This notebook provides a hands-on review of some of the more esoteric features Delta Lake brings to the data lakehouse.

## Learning Objectives
By the end of this lab, you should be able to:
- Review table history
- Query previous table versions and rollback a table to a specific version

## REQUIRED - SELECT CLASSIC COMPUTE

Before executing cells in this notebook, please select your classic compute cluster in the lab. Be aware that **Serverless** is enabled by default.

Follow these steps to select the classic compute cluster:

1. Navigate to the top-right of this notebook and click the drop-down menu to select your cluster. By default, the notebook will use **Serverless**.
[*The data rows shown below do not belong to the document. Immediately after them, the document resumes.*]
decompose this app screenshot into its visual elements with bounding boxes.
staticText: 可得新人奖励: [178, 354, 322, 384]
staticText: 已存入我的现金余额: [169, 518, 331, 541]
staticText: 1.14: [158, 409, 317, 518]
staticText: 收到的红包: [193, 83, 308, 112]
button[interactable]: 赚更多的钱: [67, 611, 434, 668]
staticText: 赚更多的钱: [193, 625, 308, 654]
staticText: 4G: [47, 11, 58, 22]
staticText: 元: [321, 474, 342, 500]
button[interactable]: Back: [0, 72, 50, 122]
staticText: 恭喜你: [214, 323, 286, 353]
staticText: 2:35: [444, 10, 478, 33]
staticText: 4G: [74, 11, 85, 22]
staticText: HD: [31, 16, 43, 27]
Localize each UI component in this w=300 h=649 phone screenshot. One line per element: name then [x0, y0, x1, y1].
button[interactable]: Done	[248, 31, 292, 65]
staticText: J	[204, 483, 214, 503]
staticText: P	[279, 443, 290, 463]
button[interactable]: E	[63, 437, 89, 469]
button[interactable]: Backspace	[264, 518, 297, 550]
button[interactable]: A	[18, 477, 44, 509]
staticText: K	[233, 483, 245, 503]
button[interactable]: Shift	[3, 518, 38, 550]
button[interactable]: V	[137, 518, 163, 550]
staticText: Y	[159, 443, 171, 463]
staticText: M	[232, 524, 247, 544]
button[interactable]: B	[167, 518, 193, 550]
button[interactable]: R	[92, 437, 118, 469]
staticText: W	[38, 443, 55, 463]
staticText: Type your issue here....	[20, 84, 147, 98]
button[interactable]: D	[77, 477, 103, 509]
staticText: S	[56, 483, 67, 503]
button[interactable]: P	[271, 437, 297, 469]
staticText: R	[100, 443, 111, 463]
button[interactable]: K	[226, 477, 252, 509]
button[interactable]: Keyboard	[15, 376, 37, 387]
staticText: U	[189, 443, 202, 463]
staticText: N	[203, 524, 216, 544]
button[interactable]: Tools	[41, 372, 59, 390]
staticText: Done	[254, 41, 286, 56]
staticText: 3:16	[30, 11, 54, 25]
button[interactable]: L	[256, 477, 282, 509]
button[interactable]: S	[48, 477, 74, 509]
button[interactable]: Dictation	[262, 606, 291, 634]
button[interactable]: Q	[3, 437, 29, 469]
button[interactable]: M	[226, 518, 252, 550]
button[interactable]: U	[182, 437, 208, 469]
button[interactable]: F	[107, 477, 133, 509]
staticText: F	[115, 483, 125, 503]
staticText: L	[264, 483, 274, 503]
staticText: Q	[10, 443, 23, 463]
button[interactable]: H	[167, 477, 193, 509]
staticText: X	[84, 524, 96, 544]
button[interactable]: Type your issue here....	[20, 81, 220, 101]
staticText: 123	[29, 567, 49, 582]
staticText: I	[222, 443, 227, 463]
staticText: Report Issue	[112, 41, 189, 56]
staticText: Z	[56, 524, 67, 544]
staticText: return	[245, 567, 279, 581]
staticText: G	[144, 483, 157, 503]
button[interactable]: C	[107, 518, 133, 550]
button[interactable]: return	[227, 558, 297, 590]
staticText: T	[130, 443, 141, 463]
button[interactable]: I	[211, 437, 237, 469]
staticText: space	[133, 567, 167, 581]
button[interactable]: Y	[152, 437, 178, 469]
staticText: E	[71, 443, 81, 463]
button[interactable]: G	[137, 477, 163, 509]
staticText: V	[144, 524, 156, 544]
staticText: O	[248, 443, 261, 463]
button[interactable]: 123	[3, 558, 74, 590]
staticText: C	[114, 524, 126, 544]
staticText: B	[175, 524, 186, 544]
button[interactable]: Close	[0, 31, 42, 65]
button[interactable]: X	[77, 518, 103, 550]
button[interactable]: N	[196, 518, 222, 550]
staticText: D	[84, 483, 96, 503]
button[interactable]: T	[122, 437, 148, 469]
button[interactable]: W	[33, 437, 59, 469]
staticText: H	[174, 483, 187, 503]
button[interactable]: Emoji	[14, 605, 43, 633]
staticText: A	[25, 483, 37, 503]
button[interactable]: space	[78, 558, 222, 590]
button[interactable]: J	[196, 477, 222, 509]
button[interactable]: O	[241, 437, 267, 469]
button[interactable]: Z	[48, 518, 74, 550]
1. If your cluster is available, select it and continue to the next cell. If the cluster is not shown:

  - In the drop-down, select **More**.

  - In the **Attach to an existing compute resource** pop-up, select the first drop-down. You will see a unique cluster name in that drop-down. Please select that cluster.

**NOTE:** If your cluster has terminated, you might need to restart it in order to select it. To do this:

1. Right-click on **Compute** in the left navigation pane and select *Open in new tab*.

1. Find the triangle icon to the right of your compute cluster name and click it.

1. Wait a few minutes for the cluster to start.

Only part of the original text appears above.